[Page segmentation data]
····················

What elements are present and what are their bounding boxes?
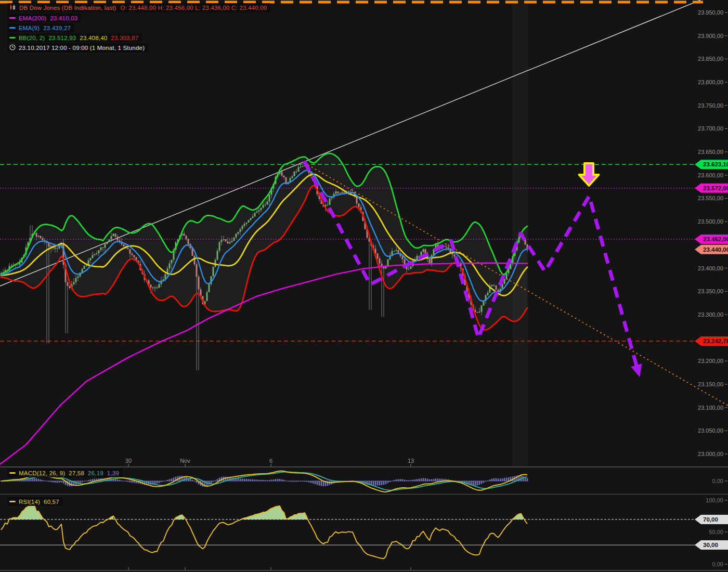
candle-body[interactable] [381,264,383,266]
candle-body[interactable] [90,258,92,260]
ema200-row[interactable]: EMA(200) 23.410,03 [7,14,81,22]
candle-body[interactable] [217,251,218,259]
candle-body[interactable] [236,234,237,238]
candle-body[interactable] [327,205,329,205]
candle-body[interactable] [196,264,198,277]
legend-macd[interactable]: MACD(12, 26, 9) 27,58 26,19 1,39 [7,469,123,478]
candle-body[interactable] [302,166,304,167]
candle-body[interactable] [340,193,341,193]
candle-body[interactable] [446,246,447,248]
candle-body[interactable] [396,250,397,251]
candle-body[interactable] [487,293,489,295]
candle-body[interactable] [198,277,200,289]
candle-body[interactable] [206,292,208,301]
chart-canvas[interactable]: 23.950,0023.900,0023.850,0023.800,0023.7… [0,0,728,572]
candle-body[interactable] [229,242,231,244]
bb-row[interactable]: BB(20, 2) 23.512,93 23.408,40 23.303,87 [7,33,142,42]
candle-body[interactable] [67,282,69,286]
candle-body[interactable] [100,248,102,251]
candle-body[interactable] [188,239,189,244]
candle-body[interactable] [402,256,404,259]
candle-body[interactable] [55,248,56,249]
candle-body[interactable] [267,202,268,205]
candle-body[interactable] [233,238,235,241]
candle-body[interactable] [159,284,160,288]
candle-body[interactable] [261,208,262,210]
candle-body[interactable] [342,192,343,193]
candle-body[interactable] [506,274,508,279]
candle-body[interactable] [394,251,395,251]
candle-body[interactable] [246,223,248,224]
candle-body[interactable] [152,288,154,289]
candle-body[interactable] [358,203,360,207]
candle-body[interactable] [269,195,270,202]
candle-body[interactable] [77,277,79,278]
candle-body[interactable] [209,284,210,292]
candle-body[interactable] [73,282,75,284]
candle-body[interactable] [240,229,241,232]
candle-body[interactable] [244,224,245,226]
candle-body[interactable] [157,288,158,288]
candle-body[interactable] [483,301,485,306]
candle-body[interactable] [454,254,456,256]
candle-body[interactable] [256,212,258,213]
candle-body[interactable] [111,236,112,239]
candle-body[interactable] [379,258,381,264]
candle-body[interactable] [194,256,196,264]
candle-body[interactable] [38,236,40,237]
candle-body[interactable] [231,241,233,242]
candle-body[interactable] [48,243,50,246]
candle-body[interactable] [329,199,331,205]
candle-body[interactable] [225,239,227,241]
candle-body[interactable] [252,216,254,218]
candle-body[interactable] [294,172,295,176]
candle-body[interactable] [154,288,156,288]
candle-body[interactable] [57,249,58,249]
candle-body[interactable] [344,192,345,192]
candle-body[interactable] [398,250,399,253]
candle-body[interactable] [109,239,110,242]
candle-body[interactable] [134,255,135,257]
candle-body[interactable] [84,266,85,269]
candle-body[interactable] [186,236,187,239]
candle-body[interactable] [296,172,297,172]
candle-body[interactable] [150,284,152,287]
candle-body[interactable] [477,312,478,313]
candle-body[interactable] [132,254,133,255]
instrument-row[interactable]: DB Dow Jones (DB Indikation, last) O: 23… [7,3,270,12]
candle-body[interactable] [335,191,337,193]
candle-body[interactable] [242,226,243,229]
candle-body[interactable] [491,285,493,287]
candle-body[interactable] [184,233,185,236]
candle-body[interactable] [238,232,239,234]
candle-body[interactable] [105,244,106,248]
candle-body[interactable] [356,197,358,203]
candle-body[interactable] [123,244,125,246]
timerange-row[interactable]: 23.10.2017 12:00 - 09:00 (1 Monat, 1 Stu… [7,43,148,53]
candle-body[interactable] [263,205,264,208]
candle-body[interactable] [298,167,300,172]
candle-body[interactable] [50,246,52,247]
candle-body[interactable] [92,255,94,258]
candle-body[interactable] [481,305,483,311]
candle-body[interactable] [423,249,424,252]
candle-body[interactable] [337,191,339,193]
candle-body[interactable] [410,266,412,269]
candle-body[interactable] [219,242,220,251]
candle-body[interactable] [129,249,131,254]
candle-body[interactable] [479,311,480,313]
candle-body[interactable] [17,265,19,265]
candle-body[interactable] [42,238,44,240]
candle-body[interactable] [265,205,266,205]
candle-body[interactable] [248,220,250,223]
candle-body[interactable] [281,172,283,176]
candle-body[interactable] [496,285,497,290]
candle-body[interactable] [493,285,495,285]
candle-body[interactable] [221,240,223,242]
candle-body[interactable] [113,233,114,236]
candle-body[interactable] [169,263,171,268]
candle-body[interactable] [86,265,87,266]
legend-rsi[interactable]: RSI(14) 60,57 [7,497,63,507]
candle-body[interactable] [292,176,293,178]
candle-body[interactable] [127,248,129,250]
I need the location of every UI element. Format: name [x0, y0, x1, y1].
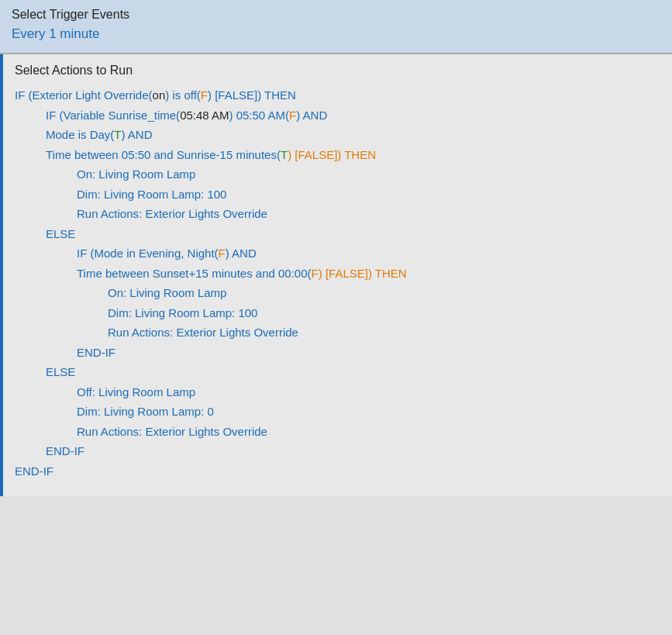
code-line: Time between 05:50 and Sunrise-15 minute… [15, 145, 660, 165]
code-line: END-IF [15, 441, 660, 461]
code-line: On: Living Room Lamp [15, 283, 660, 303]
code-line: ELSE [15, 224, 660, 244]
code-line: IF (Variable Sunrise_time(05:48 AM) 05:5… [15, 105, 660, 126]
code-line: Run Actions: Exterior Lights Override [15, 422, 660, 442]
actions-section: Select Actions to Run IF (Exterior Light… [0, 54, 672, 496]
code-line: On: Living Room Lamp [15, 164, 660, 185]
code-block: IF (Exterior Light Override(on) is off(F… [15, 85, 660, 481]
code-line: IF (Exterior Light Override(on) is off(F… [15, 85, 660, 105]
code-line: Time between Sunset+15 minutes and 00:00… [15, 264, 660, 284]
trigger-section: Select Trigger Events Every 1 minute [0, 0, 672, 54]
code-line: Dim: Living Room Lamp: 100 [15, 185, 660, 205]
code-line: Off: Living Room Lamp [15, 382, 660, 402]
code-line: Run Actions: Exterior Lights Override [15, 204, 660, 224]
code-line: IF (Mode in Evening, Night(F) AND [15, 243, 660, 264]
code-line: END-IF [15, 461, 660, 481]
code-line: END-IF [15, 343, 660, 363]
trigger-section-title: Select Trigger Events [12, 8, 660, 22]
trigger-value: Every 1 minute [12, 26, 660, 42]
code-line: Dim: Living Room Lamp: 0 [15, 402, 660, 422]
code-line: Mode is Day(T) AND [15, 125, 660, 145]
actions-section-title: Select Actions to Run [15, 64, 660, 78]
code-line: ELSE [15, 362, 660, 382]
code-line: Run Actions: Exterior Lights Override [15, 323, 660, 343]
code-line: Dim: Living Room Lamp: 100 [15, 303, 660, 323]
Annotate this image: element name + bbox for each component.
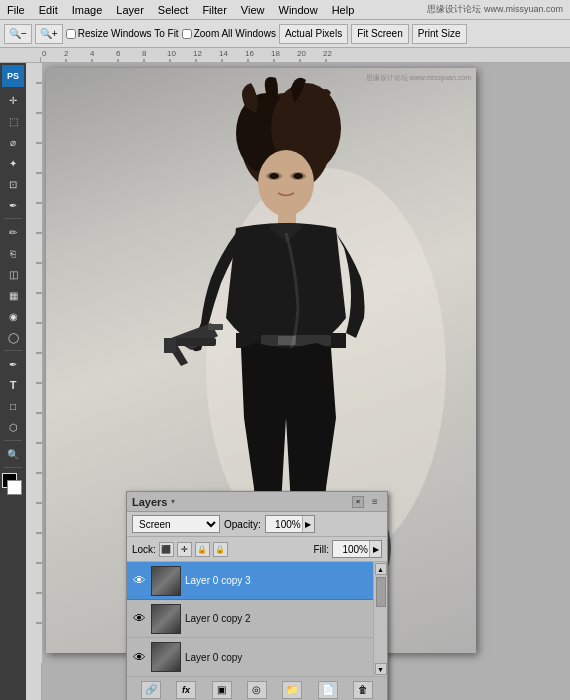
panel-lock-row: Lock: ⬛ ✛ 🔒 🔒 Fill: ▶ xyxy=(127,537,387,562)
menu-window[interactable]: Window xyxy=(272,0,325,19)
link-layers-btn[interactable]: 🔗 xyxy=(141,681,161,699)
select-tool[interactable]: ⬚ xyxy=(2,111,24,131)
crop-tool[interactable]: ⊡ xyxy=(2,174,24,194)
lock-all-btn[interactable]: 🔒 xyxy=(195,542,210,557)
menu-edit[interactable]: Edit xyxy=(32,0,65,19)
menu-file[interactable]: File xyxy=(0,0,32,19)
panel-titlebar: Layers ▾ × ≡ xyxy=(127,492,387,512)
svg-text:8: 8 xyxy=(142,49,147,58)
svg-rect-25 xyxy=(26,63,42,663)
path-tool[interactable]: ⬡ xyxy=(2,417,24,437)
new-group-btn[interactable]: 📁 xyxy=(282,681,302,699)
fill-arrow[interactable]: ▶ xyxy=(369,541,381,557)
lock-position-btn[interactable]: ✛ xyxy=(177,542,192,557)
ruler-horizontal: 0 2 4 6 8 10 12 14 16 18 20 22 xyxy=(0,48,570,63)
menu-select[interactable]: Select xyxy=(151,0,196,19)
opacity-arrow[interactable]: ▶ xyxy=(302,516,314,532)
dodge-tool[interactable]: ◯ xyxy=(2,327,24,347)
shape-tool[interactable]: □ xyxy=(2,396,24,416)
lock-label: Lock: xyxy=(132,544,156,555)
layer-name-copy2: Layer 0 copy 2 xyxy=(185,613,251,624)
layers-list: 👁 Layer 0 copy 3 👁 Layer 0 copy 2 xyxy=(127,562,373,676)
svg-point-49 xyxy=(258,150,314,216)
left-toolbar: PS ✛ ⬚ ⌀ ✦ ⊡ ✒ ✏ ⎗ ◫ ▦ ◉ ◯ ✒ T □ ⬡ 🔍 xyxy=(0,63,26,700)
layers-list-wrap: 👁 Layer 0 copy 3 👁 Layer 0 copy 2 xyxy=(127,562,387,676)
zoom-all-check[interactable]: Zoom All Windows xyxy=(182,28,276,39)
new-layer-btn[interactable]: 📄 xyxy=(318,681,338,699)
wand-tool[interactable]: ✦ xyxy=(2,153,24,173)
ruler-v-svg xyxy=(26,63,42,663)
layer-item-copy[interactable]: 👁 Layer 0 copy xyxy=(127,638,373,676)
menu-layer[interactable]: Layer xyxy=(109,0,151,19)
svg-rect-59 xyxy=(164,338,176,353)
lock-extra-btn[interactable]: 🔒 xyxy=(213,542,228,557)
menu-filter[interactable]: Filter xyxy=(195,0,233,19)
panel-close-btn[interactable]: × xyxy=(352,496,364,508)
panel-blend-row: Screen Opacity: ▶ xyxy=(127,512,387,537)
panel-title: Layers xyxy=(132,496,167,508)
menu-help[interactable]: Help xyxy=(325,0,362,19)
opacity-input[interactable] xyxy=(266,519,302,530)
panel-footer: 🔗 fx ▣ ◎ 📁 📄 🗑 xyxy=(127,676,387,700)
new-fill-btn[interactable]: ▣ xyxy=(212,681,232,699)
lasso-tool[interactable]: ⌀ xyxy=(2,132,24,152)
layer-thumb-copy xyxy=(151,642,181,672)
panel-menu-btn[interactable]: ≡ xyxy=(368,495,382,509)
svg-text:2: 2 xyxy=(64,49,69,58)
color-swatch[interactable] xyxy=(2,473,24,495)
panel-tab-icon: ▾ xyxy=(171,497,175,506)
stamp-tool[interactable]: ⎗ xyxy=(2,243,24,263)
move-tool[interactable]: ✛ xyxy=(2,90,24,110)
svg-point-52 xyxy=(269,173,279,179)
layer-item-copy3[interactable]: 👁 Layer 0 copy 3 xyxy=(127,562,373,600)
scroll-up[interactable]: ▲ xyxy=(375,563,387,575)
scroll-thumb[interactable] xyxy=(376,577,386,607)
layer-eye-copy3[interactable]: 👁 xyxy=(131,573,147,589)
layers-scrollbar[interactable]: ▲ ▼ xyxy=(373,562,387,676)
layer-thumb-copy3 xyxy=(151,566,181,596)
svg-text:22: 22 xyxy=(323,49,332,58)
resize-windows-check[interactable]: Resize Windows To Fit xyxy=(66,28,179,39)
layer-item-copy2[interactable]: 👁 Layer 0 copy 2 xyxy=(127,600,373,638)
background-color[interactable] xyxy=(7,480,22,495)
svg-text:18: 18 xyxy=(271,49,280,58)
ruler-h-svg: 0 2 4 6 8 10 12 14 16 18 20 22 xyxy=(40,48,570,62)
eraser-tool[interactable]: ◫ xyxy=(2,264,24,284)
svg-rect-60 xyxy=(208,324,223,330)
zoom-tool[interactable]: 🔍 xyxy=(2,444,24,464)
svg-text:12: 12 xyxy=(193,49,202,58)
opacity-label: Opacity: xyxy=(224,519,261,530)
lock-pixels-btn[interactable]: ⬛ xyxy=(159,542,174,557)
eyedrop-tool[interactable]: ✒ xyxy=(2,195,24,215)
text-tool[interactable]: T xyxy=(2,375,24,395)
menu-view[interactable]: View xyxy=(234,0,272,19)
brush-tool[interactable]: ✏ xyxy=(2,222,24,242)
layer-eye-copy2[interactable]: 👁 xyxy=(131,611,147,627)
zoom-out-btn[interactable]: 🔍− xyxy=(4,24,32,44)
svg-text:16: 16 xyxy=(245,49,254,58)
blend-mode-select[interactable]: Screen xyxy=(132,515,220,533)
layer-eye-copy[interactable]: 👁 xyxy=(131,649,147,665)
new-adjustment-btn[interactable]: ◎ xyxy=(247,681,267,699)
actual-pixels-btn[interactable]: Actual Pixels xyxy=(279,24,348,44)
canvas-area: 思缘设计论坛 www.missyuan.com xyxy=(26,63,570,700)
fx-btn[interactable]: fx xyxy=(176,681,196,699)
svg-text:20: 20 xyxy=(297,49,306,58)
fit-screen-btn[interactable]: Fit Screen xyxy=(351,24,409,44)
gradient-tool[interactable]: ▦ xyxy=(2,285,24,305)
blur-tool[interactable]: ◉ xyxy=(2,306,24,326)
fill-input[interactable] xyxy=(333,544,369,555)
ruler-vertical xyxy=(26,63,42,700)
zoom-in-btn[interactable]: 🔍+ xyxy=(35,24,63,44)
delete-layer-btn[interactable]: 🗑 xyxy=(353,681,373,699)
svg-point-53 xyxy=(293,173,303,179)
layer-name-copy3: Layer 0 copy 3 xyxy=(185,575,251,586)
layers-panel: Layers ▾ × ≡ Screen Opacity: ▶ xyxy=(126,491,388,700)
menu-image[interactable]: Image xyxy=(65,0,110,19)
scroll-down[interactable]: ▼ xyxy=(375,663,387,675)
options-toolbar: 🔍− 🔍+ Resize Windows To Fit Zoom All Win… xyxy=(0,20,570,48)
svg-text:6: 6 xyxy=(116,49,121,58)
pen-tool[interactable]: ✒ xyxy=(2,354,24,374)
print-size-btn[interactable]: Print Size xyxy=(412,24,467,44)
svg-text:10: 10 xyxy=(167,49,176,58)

····················

● **EXERCISE AIM**
Search each line of the entries for the string "toolbar", then say how many lines have it. Reply with the number only.

● **SOLUTION TO THIS EXERCISE**
2